A good poem can take the fringes of one’s experience in an emotion and tug on them to bring someone into a condition of empathizing outside their own direct experiences. That’s why love is such a common subject — even among the famous and talented poets. Everyone has experienced love in some way, but no two loves are the same, so we have to rely on the common threads, the shared fringes that poetry can pull on.
As time went on, I learned to not only feel bad about using “I” but to outright reject it whenever possible. The reasons are different from, but not entirely dissimilar to that of writing a formal essay without “I.” You don’t want the reader to think these are your opinions, in an essay. In a poem, you don’t want them to believe that these emotions or thoughts are unique to you. You want to resonate with people. You want people to connect to your work.
Here is a poem I wrote in March of 2011, before I had even graduated High School — a poem that I have filed away in a folder marked: “Borderline Irredemable Poems from the edgy sad starter days”
I seek forgiveness where there is no fault
I in myself create this guilt
I cannot help and am to blame
For all misfortunes that are dealt
There is this sense
Which I feel
And seek to redress
But in itself
There is no cure
A fatal flaw
of distinct allure.
Can you see what I mean? Most of the poem is declarative of my feelings. It doesn’t explain anything. It is, in part, another example of failing to show, rather than tell, but more importantly, it doesn’t even go so far as what telling does and tell you about an experience or events or a narrative. It tells you that I feel guilt, that I seek forgiveness.
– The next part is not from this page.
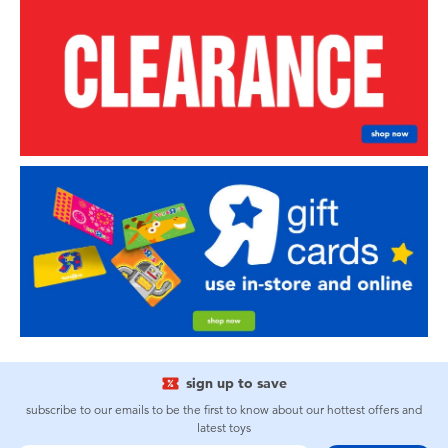
sign up to save
subscribe to our emails to be the first to know about our hottest offers and
latest toys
It doesn’t help the reader feels these notions. It lacks any and all subtlety.
Of course, moody poems are not the only genre to fall into this trap, just the most common for the cliché. Love poems do it as well, but I think because love poems tend to flatter their victim, there is no accounting for taste. Moody poems don’t target anyone, because they are, by nature, introspective (unless they read more like an indictment or manifesto…which would be its own problem).
In psychology terms, as mentioned before, this would be an issue of being stuck in one’s ego, lacking experience in more broadly applicable things, or even one’s peers lacking such experiences, leading to the perspective of being the only one who might understand one’s own plight. I’m certain these poems are often written by people who consider themselves abnormally mature. I know I did. Poems like this, even if they use vibrant images, still inherently refuse to take the reader anywhere. They are not a journey. They are not an episode.